Alternatively, inorganic particles having a hydroxyl group on the anodic oxide film are applied on the anodic oxide film to fill the pores of the anodic oxide film. As a coating method, a method such as bar coating, wheeler coating, and curtain coating can be used. When the organometallic compound is used, the unhydrolyzed alkyl group in the organometallic compound, the acid used as the catalyst, the alkali, the solvent, and the like remain in the formed inorganic particles having a hydroxyl group. It exists in a state where it has been done. If this residue is present in a large amount, it is not preferable because it leads to staining during printing. 10 remaining alkyl groups
% Is important. In addition, immersion treatment of an anodized aluminum plate in a solution containing inorganic particles having hydroxyl groups, or application treatment only on an aluminum plate anodized with a solution containing inorganic particles having hydroxyl groups, requires only an anodized film. Cannot be firmly filled in the holes. Therefore, after the filling treatment of the pores of the anodized film, the residue in the inorganic particles containing a hydroxyl group (alkyl group, catalyst, solvent) to improve the stain during printing.
Heat treatment is performed to remove the impurities and to firmly fill the pores of the anodic oxide film. The heat treatment is performed at a temperature of 10 ° C. to 500 ° C. for 10 seconds in the air or under a reduced pressure atmosphere.
2 hours, desirably at a temperature of 10 ° C.-300 ° C. for 10 seconds-3
0 minutes is appropriate.

Thereafter, after the immersion treatment or the coating treatment, the film formed from the inorganic particles having a hydroxyl group adheres not only in the pores of the anodic oxide film but also outside the pores (surface) of the anodic oxide film. This film has insufficient hardness and WBL (Weak Baundary Layer) between the photosensitive layer and the anodic oxide film
If necessary, the film formed from inorganic particles having hydroxyl groups outside the pores (surface) of the anodized film is subjected to chemical treatment by immersion in acid, alkali, etc.
After the removal, a water washing process is performed. Acid used for dissolution / removal
Any alkali can be used as long as it can dissolve a film formed from inorganic particles having a hydroxyl group. For example, sulfuric acid,
Nitric acid, potassium hydroxide, sodium hydroxide, potassium carbonate, potassium bicarbonate and the like are used. The concentration is 1-80
% By weight, the liquid temperature is preferably 1-80 ° C., and the immersion time is preferably 10 seconds-1 hour. Under these conditions, the inorganic particles having hydroxyl groups filled in the pores of the anodic oxide film are hardly removed.
Further, the formation of the inorganic particles having a hydroxyl group can be carried out in the pores of the anodic oxide film.
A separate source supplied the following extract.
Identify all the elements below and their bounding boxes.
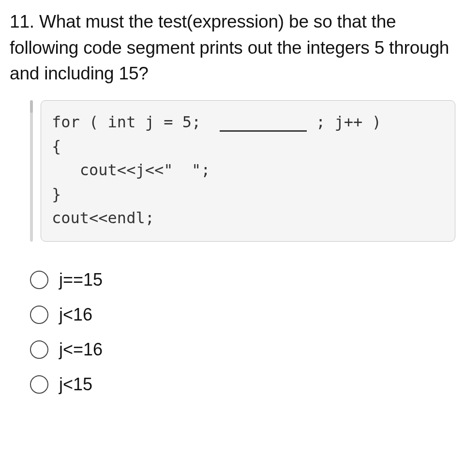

(2) An aluminum plate anodically oxidized in a solution containing inorganic particles having a hydroxyl group is used as one electrode to perform filling by electrolysis. In this case, an inorganic salt such as chromic acid, phosphoric acid, sulfuric acid or nitric acid, an organic acid such as acetic acid or maleic acid, or a surfactant is added to the treatment liquid to improve the stability of the inorganic particles in the solution. Can be.
Electrolysis conditions vary depending on the type of inorganic particles used,
The current density is 0.5-100 A / dm ² , and the processing temperature is 5-
90 ° C., treatment time is 1 second-1 hour. After filling by electrolysis, if necessary, heat treatment may be performed in the same manner as in (1) to perform immersion treatment in acid or alkali. <Hydrophilic layer> The surface of aluminum filled with such a hydrophilic compound in the pores of the anodic oxide film is described in JP-A-60-149949, JP-A-60-232998, and JP-A-62-1.
A hydrophilic layer as described in JP-A-9494 can be provided.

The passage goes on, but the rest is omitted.